-- Record set follows --

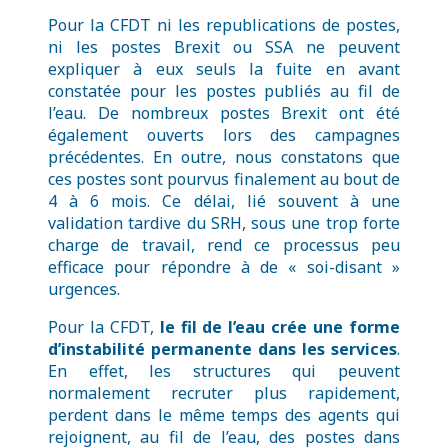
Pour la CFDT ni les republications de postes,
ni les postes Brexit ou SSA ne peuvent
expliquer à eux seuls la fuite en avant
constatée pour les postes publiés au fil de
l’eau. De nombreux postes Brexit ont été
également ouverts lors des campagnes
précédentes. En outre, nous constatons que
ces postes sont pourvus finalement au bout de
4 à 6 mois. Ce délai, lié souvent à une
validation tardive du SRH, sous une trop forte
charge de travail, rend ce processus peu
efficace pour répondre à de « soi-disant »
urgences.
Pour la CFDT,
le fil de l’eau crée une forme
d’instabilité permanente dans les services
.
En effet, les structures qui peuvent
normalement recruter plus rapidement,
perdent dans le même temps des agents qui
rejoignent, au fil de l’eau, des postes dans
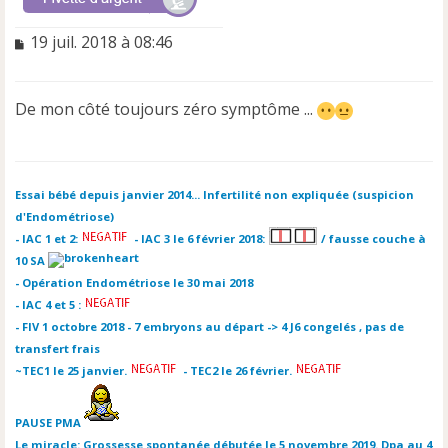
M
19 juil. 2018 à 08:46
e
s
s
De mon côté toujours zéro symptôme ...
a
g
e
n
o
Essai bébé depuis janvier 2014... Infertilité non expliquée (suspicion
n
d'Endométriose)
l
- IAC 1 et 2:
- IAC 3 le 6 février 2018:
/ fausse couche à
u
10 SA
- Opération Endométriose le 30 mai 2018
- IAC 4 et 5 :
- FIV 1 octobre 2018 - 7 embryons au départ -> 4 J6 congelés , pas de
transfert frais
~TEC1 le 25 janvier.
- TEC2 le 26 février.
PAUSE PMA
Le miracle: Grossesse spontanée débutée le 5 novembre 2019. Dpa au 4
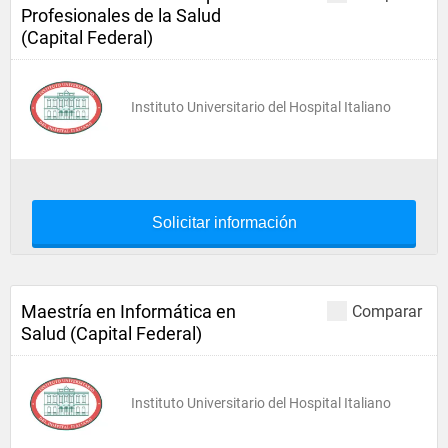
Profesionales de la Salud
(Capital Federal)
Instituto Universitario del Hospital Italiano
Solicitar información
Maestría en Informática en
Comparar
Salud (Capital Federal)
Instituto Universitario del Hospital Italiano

-- Record set concluded --

**Assignment:**
From the listing above, copy every line where the string "postes" is found.

**Final answer:**
Pour la CFDT ni les republications de postes,
ni les postes Brexit ou SSA ne peuvent
constatée pour les postes publiés au fil de
l’eau. De nombreux postes Brexit ont été
ces postes sont pourvus finalement au bout de
rejoignent, au fil de l’eau, des postes dans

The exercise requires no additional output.